I succumbed last Sunday. My kids enjoyed the set up and execution, and one of the three people I challenged completed it within 24 hours. I’d first noticed it a week or so ago and now it’s reached saturation. The US charity that benefits has had $100million in donations in a month, more than twice what it raises in a normal year. Last week the UK charity’s website had more hits to its web site in one day last week than it receives in a year.
Along with the fun and good cause came the inevitable criticisms – of wasting fresh water, high % of donations going to admin, the narcissistic show-offs and icebucketchallenge fails. One of the founders of the challenge actually died (in an unrelated diving incident) earlier this month. He had started the whole thing to raise awareness and donations for a 20 year old friend who had just been diagnosed.

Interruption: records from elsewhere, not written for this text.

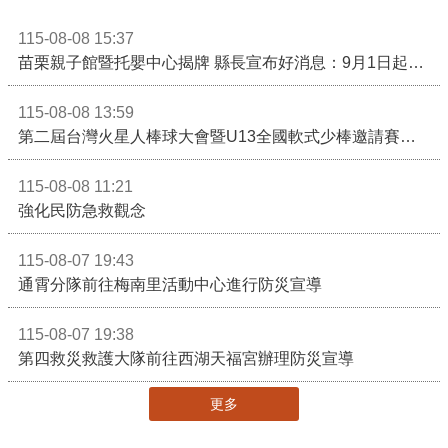
115-08-08 15:37
苗栗親子館暨托嬰中心揭牌 縣長宣布好消息：9月1日起調降臨時托嬰費用
115-08-08 13:59
第二屆台灣火星人棒球大會暨U13全國軟式少棒邀請賽在苗栗舉辦
115-08-08 11:21
強化民防急救觀念
115-08-07 19:43
通霄分隊前往梅南里活動中心進行防災宣導
115-08-07 19:38
第四救災救護大隊前往西湖天福宮辦理防災宣導
更多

Motor neuron disease (which is also referred to amyotrophic lateral sclerosis or ALS, sometimes Lou Gehrig’s disease) is a particularly nasty and progressive muscle wasting disorder for which there is no known cure, and usually leads to death inside three to five years. I have known 2 former colleagues who succumbed to MND, and the pain and anguish of their loved ones was terrible to bear as they saw these fine people literally waste away. Steven Hawking is one of the most famous people afflicted. He is one of the 4% that last over 10 years – he has lived over 50 years with it having been told he had 2 years at best. He (of course) also did the challenge.
While the repetitive challenges across social media (amusing at first) might be wearing thin for some, and be annoying for others, there is no doubt that a huge increase in awareness regarding this terrible disease has resulted, plus extra millions has been raised. This has to be good. Yes, some people do the challenge to show off, but the whole idea of the challenge had this at its centre, and is why it went viral. It included video (so easy to do now on your phone, click, up it goes to facebook or instagram) and the chain-mail letter idea of challenging 3 others meant it mushroomed. It also brought the world together a little bit – I’ve watched challenges of rock stars, politicians and adults and kids from all over the world. I’ve seen school and Uni friends I’ve not seen in decades do it, friends of friends and others.

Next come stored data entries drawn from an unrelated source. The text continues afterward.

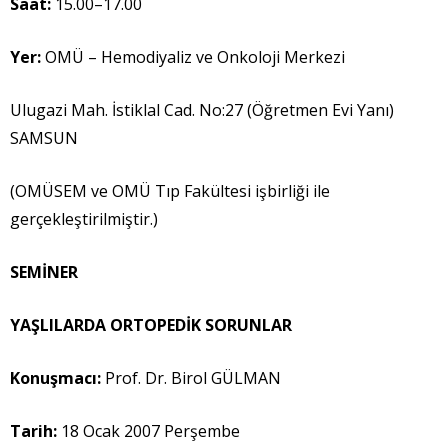
Saat:
15.00–17.00
Yer:
OMÜ – Hemodiyaliz ve Onkoloji Merkezi
Ulugazi Mah. İstiklal Cad. No:27 (Öğretmen Evi Yanı)
SAMSUN
(OMÜSEM ve OMÜ Tıp Fakültesi işbirliği ile
gerçekleştirilmiştir.)
SEM
İ
NER
YA
Ş
LILARDA ORTOPED
İ
K SORUNLAR
Konu
ş
mac
ı
:
Prof. Dr. Birol GÜLMAN
Tarih:
18 Ocak 2007 Perşembe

The challenge has resulted in various forms of humblebragging (people trying to act humble but showing off – it is public after all), jealousy (people decrying the whole thing with aloof protest) and not a little creativity (my favourite being India’s rice bucket challenge, where Indians give poor people a bucket of rice and challenge others to do likewise).
Making this all possible of course is social media; none of the this would have happened without the connected world we live in; and for one thing, I prefer a connected world, to one where everyone is disengaged and removed.
Do the challenge or not; no skin off my nose – but all along, you can but marvel at its scope and power. If it helps find a cure for ALS, who are we to argue?